Grow Your Own… Tomatoes

28 February 2014

Coast Radio News
Local News

Grow Your Own

If you learn one thing from this weekend’s Home and Garden Show, Lisa Sedlacek wants it to be that, in fact, you can grow your own.

Lisa Sedlacek – “Tomatoes!  In Florence!”

One of the outdoor displays greeting visitors at the Florence Events center this weekend will be a do-it-yourself raised bed greenhouse.

Lisa Sedlacek – “The materials you can just buy in town and you can put it up in an afternoon and it’s real inexpensive.  It’s redwood and pipe and greenhouse plastic.”

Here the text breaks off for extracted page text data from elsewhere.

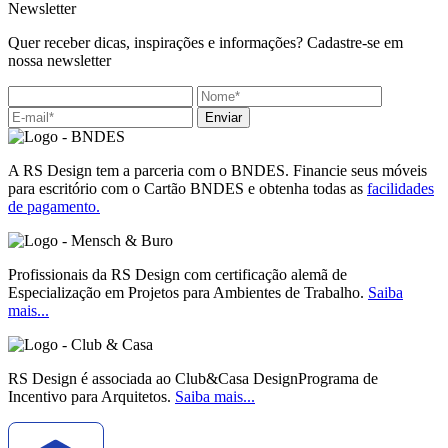
Newsletter
Quer receber dicas, inspirações e informações? Cadastre-se em
nossa newsletter
Enviar
A RS Design tem a parceria com o BNDES. Financie seus móveis
para escritório com o Cartão BNDES e obtenha todas as
facilidades
de pagamento.
Profissionais da RS Design com certificação alemã de
Especialização em Projetos para Ambientes de Trabalho.
Saiba
mais...
RS Design é associada ao Club&Casa DesignPrograma de
Incentivo para Arquitetos.
Saiba mais...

When you move inside the show you’ll be greeted by nearly three-dozen exhibitors and hundreds of products.  Sedlacek and her company, Laurel Bay Gardens, will have a prominent display right smack dab in the middle.

Lisa Sedlacek – “We have this Italian Goddess who is going to be hidden in the branches and then she has this modern metal behind her.”

The show is open from two to six this afternoon… ten to six tomorrow… then wraps up Sunday from 11 to three.

Parking in Old Town

Florence City Councilors will bring up a topic once again next week that has dominated conversations repeatedly over the years:   Whether or not to ease parking requirements for businesses in Old Town.

Balancing the need for new businesses to provide adequate parking… and the availability of space for that parking has been a council goal.  Monday they will talk about the possibility of easing those requirements by as much as 50-percent.

In her report to the Council on the matter, City Manager Jacque Betz said changes to the parking requirements could “potentially spur development and increase viability of vacant buildings within the Old Town district.”

Part of the discussion will center on whether or not to pursue formation of an “Old Town Parking District”.

That meeting is Monday evening, seven pm, at City Hall.

County Administrator Candidate Pondering Offer

Mo-crow-high-ski… that’s how you say the last name of the man currently considering a job offer to become Lane County’s top administrator.

Steve Mokrohisky (mo-KRO-hi-skee) may be coming from a very small county in rural Nevada, but he has previous experience at the top level of government in metropolitan areas of Wisconsin.  That’s according to West Lane County Commissioner Jay Bozievich.

Jay Bozievich – “Steve is a highly qualified candidate and I was really impressed with him in the interview process, particularly our follow-up interview on Wednesday and therefore I’m fully supporting our offer to him and I really hope that he accepts.”

The Board of Commissioners offered the job Wednesday to Mokrohisky.  He would replace Liane Richardson who was fired by the Board in August.